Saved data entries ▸
*** Begin section ***

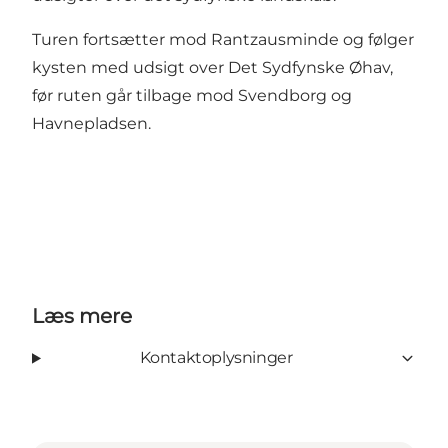
Turen fortsætter mod Rantzausminde og følger
kysten med udsigt over Det Sydfynske Øhav,
før ruten går tilbage mod Svendborg og
Havnepladsen.
Læs mere
Kontaktoplysninger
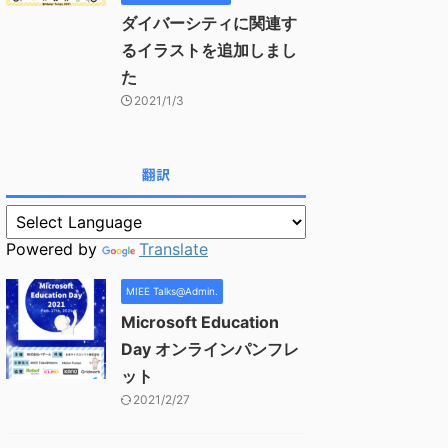
ダイバーシティに関連す
るイラストを追加しまし
た
2021/1/3
翻訳
Powered by
Translate
MIEE Talks@Admin.
Microsoft Education
Day オンラインパンフレ
ット
2021/2/27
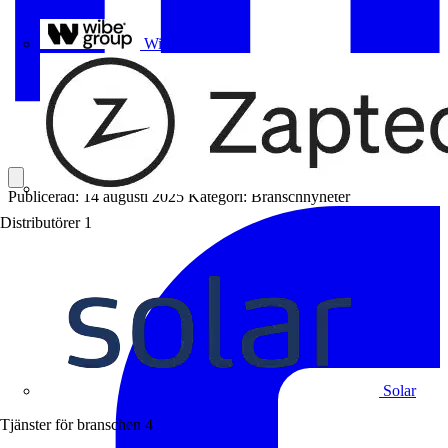
Uponor
Wibe Group
Publicerad: 14 augusti 2025
Kategori: Branschnyheter
Distributörer
1
Solar
Tjänster för branschen
4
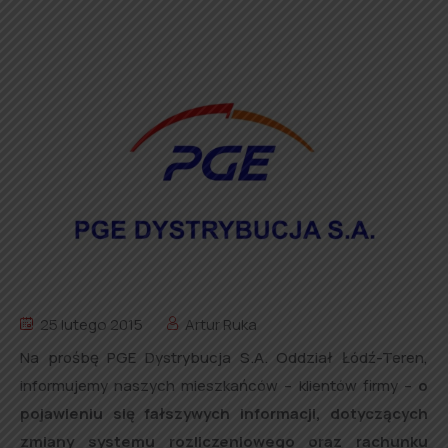
25 lutego 2015
Artur Ruka
Na prośbę PGE Dystrybucja S.A. Oddział Łódź-Teren,
informujemy naszych mieszkańców – klientów firmy –
o
pojawieniu się fałszywych informacji, dotyczących
zmiany systemu rozliczeniowego oraz rachunku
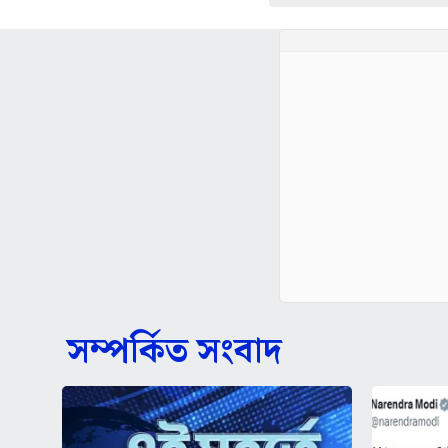
সম্পর্কিত সংবাদ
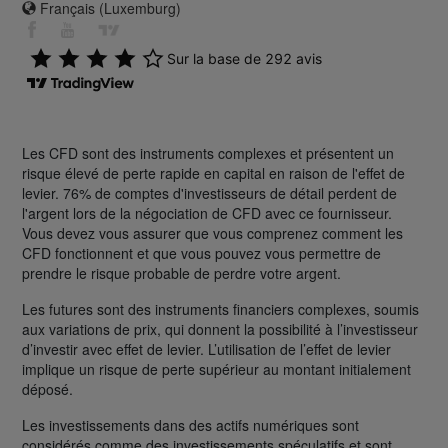
Français (Luxemburg)
Les CFD sont des instruments complexes et présentent un
risque élevé de perte rapide en capital en raison de l'effet de
levier. 76% de comptes d'investisseurs de détail perdent de
l'argent lors de la négociation de CFD avec ce fournisseur.
Vous devez vous assurer que vous comprenez comment les
CFD fonctionnent et que vous pouvez vous permettre de
prendre le risque probable de perdre votre argent.
Les futures sont des instruments financiers complexes, soumis
aux variations de prix, qui donnent la possibilité à l’investisseur
d’investir avec effet de levier. L’utilisation de l’effet de levier
implique un risque de perte supérieur au montant initialement
déposé.
Les investissements dans des actifs numériques sont
considérés comme des investissements spéculatifs et sont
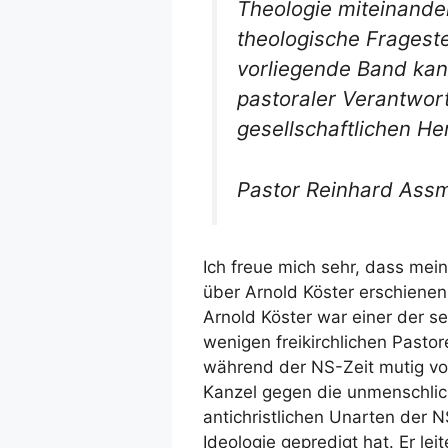
Theologie miteinande
theologische Fragest
vorliegende Band kann
pastoraler Verantwort
gesellschaftlichen He
Pastor Reinhard Ass
Ich freue mich sehr, dass mei
über Arnold Köster erschienen 
Arnold Köster war einer der se
wenigen freikirchlichen Pastor
während der NS-Zeit mutig vo
Kanzel gegen die unmenschli
antichristlichen Unarten der N
Ideologie gepredigt hat. Er lei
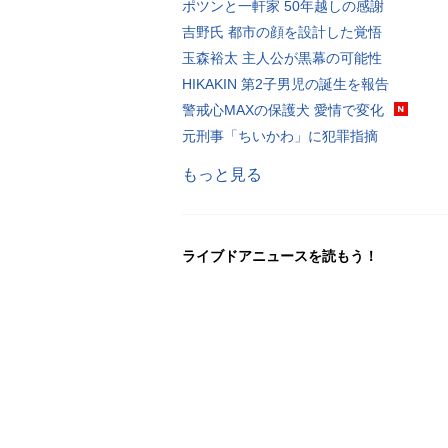
ポツンと一軒家 50年越しの感謝
吉野氏 都市の顔を設計した覚悟
玉森裕太 主人公が黒幕の可能性
HIKAKIN 第2子男児の誕生を報告
警戒心MAXの保護犬 愛情で変化
元刑事「ちいかわ」に犯罪指摘
もっと見る
ライブドアニュースを読もう！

*** End section ***

EXERCISE INSTRUCTIONS ▸ Print only the lines from the line that contains "über Arnold Köster erschienen" to the final line of the data, inclusive. Pictures stay out.

COMPLETED TASK ▸
über Arnold Köster erschienen 
Arnold Köster war einer der se
wenigen freikirchlichen Pastor
während der NS-Zeit mutig vo
Kanzel gegen die unmenschli
antichristlichen Unarten der N
Ideologie gepredigt hat. Er lei
ポツンと一軒家 50年越しの感謝
吉野氏 都市の顔を設計した覚悟
玉森裕太 主人公が黒幕の可能性
HIKAKIN 第2子男児の誕生を報告
警戒心MAXの保護犬 愛情で変化
元刑事「ちいかわ」に犯罪指摘
もっと見る
ライブドアニュースを読もう！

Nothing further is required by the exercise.